In one way, lopping off Marchand, Carlo and Coyle was the easy part for Sweeney. The heavy lifting comes next. Sweeney has to repopulate future rosters with enough reinforcements to maximize the
Pastrnak/McAvoy/Swayman window and guarantee the lost cause that is 2024-25 ends up being meaningful in the future. Otherwise, the season ticket holders being slugged with a 4 percent price increase in 2025-26 will not be happy about digging deeper into their pockets.
“We’re never going to lose hope,” Pastrnak said. “We’re going to fight until the end. But also we are building for something past this season.”
For now, the trouble with Sweeney’s plan is
how limited he is for 2025-26. Unless the GM swaps them at the draft this June, acquired assets like the two 2025 second-rounders (Coyle, Trent Frederic) and the 2026 first-round pick (Carlo) will not ripen into NHL players for some time — if at all.
The Bruins were hopeful that Matt Poitras would join Lohrei as part of the support tier. That is not guaranteed.

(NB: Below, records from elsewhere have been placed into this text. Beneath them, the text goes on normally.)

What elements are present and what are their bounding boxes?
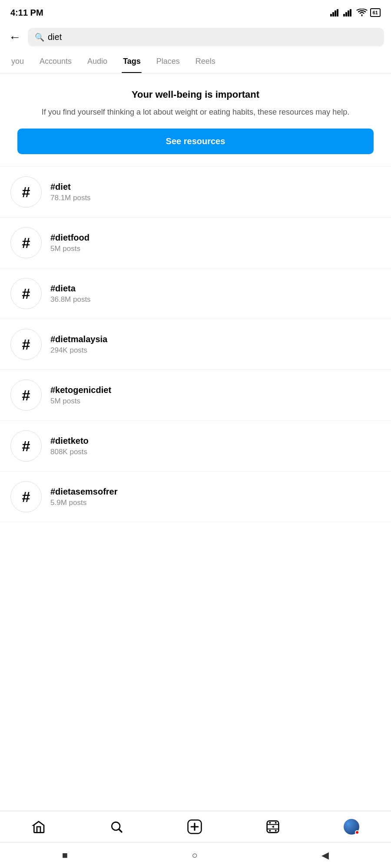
hashtag-icon-circle: # xyxy=(10,176,42,208)
see-resources-button[interactable]: See resources xyxy=(17,129,374,154)
hashtag-symbol: # xyxy=(22,336,30,353)
hashtag-icon-circle: # xyxy=(10,278,42,309)
android-nav-bar: ■ ○ ◀ xyxy=(0,842,391,868)
hashtag-info: #dieta 36.8M posts xyxy=(50,284,91,304)
hashtag-item[interactable]: # #dietfood 5M posts xyxy=(0,218,391,268)
android-home-button[interactable]: ○ xyxy=(192,850,198,861)
tab-accounts[interactable]: Accounts xyxy=(32,50,80,73)
add-icon xyxy=(187,819,202,835)
search-input-wrapper[interactable]: 🔍 xyxy=(28,28,384,46)
hashtag-info: #dietfood 5M posts xyxy=(50,233,89,253)
hashtag-name: #dietmalaysia xyxy=(50,334,107,344)
nav-add[interactable] xyxy=(187,819,202,835)
battery-indicator: 61 xyxy=(370,8,381,17)
svg-rect-6 xyxy=(348,10,349,17)
hashtag-list: # #diet 78.1M posts # #dietfood 5M posts… xyxy=(0,167,391,522)
hashtag-info: #ketogenicdiet 5M posts xyxy=(50,385,111,406)
hashtag-name: #dietketo xyxy=(50,436,89,446)
svg-rect-4 xyxy=(343,14,345,17)
hashtag-name: #dietfood xyxy=(50,233,89,243)
svg-rect-5 xyxy=(345,12,347,17)
hashtag-icon-circle: # xyxy=(10,329,42,360)
tab-audio[interactable]: Audio xyxy=(80,50,115,73)
nav-search[interactable] xyxy=(109,820,123,834)
home-icon xyxy=(32,820,46,834)
hashtag-info: #dietasemsofrer 5.9M posts xyxy=(50,487,118,507)
tab-tags[interactable]: Tags xyxy=(115,50,149,73)
hashtag-name: #dieta xyxy=(50,284,91,294)
hashtag-symbol: # xyxy=(22,234,30,251)
wellbeing-description: If you find yourself thinking a lot abou… xyxy=(17,106,374,118)
svg-point-14 xyxy=(275,830,277,832)
search-bar-container: ← 🔍 xyxy=(0,24,391,50)
hashtag-name: #diet xyxy=(50,182,91,192)
hashtag-icon-circle: # xyxy=(10,380,42,411)
tab-bar: you Accounts Audio Tags Places Reels xyxy=(0,50,391,73)
hashtag-symbol: # xyxy=(22,488,30,505)
hashtag-name: #dietasemsofrer xyxy=(50,487,118,497)
tab-reels[interactable]: Reels xyxy=(188,50,223,73)
svg-point-12 xyxy=(275,822,277,823)
hashtag-symbol: # xyxy=(22,285,30,302)
nav-profile[interactable] xyxy=(344,819,359,835)
signal-icon-2 xyxy=(343,9,354,17)
hashtag-info: #dietmalaysia 294K posts xyxy=(50,334,107,355)
nav-home[interactable] xyxy=(32,820,46,834)
status-icons: 61 xyxy=(330,8,381,17)
tab-for-you[interactable]: you xyxy=(3,50,32,73)
signal-icon xyxy=(330,9,341,17)
reels-icon xyxy=(266,820,280,834)
tab-places[interactable]: Places xyxy=(149,50,188,73)
hashtag-symbol: # xyxy=(22,184,30,201)
wifi-icon xyxy=(356,9,368,17)
svg-point-11 xyxy=(269,822,271,823)
svg-rect-3 xyxy=(337,9,338,17)
hashtag-item[interactable]: # #dietasemsofrer 5.9M posts xyxy=(0,472,391,522)
hashtag-icon-circle: # xyxy=(10,481,42,512)
svg-point-13 xyxy=(269,830,271,832)
svg-rect-2 xyxy=(335,10,336,17)
android-recents-button[interactable]: ■ xyxy=(62,850,68,861)
android-back-button[interactable]: ◀ xyxy=(321,850,329,861)
bottom-nav xyxy=(0,811,391,842)
wellbeing-title: Your well-being is important xyxy=(17,89,374,100)
svg-rect-0 xyxy=(330,14,332,17)
hashtag-symbol: # xyxy=(22,387,30,404)
nav-reels[interactable] xyxy=(266,820,280,834)
hashtag-posts: 36.8M posts xyxy=(50,295,91,304)
back-button[interactable]: ← xyxy=(7,29,23,46)
svg-rect-7 xyxy=(350,9,351,17)
search-input[interactable] xyxy=(48,32,377,42)
hashtag-symbol: # xyxy=(22,438,30,455)
hashtag-item[interactable]: # #dietketo 808K posts xyxy=(0,421,391,472)
status-bar: 4:11 PM 61 xyxy=(0,0,391,24)
hashtag-icon-circle: # xyxy=(10,430,42,462)
wellbeing-banner: Your well-being is important If you find… xyxy=(0,73,391,167)
hashtag-info: #diet 78.1M posts xyxy=(50,182,91,202)
hashtag-item[interactable]: # #dieta 36.8M posts xyxy=(0,268,391,319)
search-nav-icon xyxy=(109,820,123,834)
hashtag-posts: 78.1M posts xyxy=(50,194,91,202)
hashtag-item[interactable]: # #diet 78.1M posts xyxy=(0,167,391,218)
hashtag-name: #ketogenicdiet xyxy=(50,385,111,395)
hashtag-item[interactable]: # #dietmalaysia 294K posts xyxy=(0,319,391,370)
hashtag-posts: 5.9M posts xyxy=(50,498,118,507)
notification-badge xyxy=(355,830,359,835)
svg-rect-1 xyxy=(332,12,334,17)
hashtag-posts: 5M posts xyxy=(50,244,89,253)
hashtag-posts: 294K posts xyxy=(50,346,107,355)
status-time: 4:11 PM xyxy=(10,8,43,18)
hashtag-posts: 808K posts xyxy=(50,448,89,456)
avatar xyxy=(344,819,359,835)
hashtag-icon-circle: # xyxy=(10,227,42,258)
search-icon: 🔍 xyxy=(35,33,44,42)
hashtag-info: #dietketo 808K posts xyxy=(50,436,89,456)
hashtag-item[interactable]: # #ketogenicdiet 5M posts xyxy=(0,370,391,421)
hashtag-posts: 5M posts xyxy=(50,397,111,406)
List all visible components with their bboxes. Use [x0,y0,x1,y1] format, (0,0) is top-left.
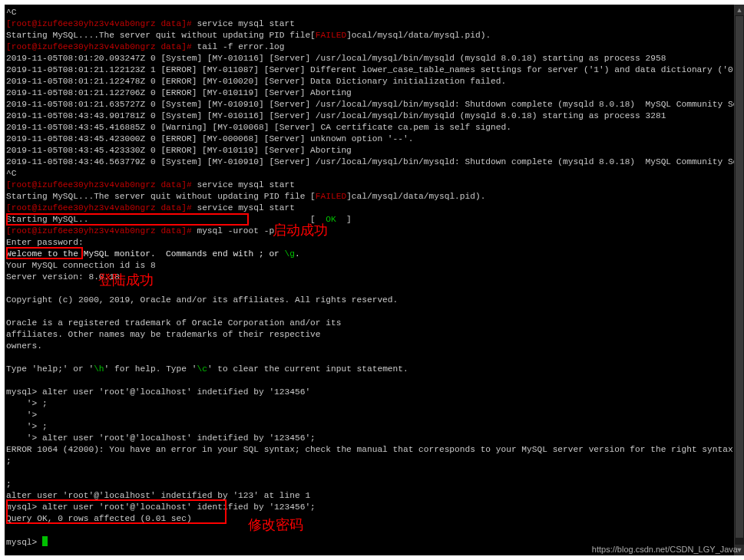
terminal-line: Oracle is a registered trademark of Orac… [6,318,739,329]
terminal-line: 2019-11-05T08:43:45.423330Z 0 [ERROR] [M… [6,145,739,156]
terminal-line: 2019-11-05T08:43:43.901781Z 0 [System] [… [6,110,739,122]
scroll-up-arrow[interactable]: ▲ [735,5,744,15]
terminal-line: 2019-11-05T08:43:45.416885Z 0 [Warning] … [6,122,739,133]
terminal-line: [root@izuf6ee30yhz3v4vab0ngrz data]# ser… [6,180,739,191]
annotation-login-ok: 登陆成功 [98,271,154,289]
terminal-line: affiliates. Other names may be trademark… [6,329,739,341]
terminal-line: 2019-11-05T08:01:21.122706Z 0 [ERROR] [M… [6,87,739,99]
annotation-start-ok: 启动成功 [273,221,328,239]
terminal-line: Your MySQL connection id is 8 [6,260,739,272]
terminal-line: Type 'help;' or '\h' for help. Type '\c'… [6,364,739,375]
terminal-line: '> [6,410,739,421]
terminal-line: Starting MySQL...The server quit without… [6,191,739,203]
terminal-line: [root@izuf6ee30yhz3v4vab0ngrz data]# ser… [6,203,739,214]
terminal-line: ; [6,456,739,467]
csdn-watermark: https://blog.csdn.net/CSDN_LGY_Java [592,545,738,554]
terminal-line: Starting MySQL....The server quit withou… [6,30,739,41]
terminal-line [6,525,739,536]
highlight-box-start [6,213,249,226]
terminal-line: ; [6,479,739,490]
scroll-thumb[interactable] [736,16,743,538]
terminal-line [6,467,739,479]
terminal-line: [root@izuf6ee30yhz3v4vab0ngrz data]# mys… [6,226,739,237]
terminal-line: Copyright (c) 2000, 2019, Oracle and/or … [6,295,739,306]
terminal-line: '> alter user 'root'@'localhost' indetif… [6,433,739,444]
annotation-change-pw: 修改密码 [248,516,303,534]
terminal-line: mysql> alter user 'root'@'localhost' ind… [6,387,739,398]
terminal-line: 2019-11-05T08:43:45.423000Z 0 [ERROR] [M… [6,133,739,145]
highlight-box-login [6,247,83,259]
terminal-line: '> ; [6,398,739,410]
terminal-line [6,306,739,318]
terminal-line: Welcome to the MySQL monitor. Commands e… [6,249,739,260]
terminal-line: ERROR 1064 (42000): You have an error in… [6,444,739,456]
terminal-line: ^C [6,168,739,180]
terminal-line: 2019-11-05T08:01:20.093247Z 0 [System] [… [6,53,739,64]
terminal-line: Enter password: [6,237,739,249]
terminal-line [6,352,739,364]
terminal-line [6,375,739,387]
terminal-line: owners. [6,341,739,352]
terminal-line: 2019-11-05T08:01:21.122478Z 0 [ERROR] [M… [6,76,739,87]
highlight-box-password [6,499,227,524]
cursor [42,536,48,546]
terminal-line: '> ; [6,421,739,433]
terminal-line: 2019-11-05T08:01:21.635727Z 0 [System] [… [6,99,739,110]
terminal-line: [root@izuf6ee30yhz3v4vab0ngrz data]# ser… [6,18,739,30]
vertical-scrollbar[interactable]: ▲ ▼ [734,5,744,555]
terminal-line: [root@izuf6ee30yhz3v4vab0ngrz data]# tai… [6,41,739,53]
terminal-line: ^C [6,7,739,18]
terminal-line: 2019-11-05T08:01:21.122123Z 1 [ERROR] [M… [6,64,739,76]
terminal-line: 2019-11-05T08:43:46.563779Z 0 [System] [… [6,156,739,168]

On deadline day, the Bruins assigned Poitras along with Patrick Brown, Vinni Lettieri, Ian Mitchell and Riley Tufte to Providence to make them eligible for the AHL playoffs. Brown, Lettieri and Mitchell were promptly recalled to play against the Lightning. Poitras was not. A nine-game scoreless streak and a tendency to open himself up for dangerous thumps are just two of the reasons Poitras has been designated an AHLer, perhaps for the rest of 2024-25.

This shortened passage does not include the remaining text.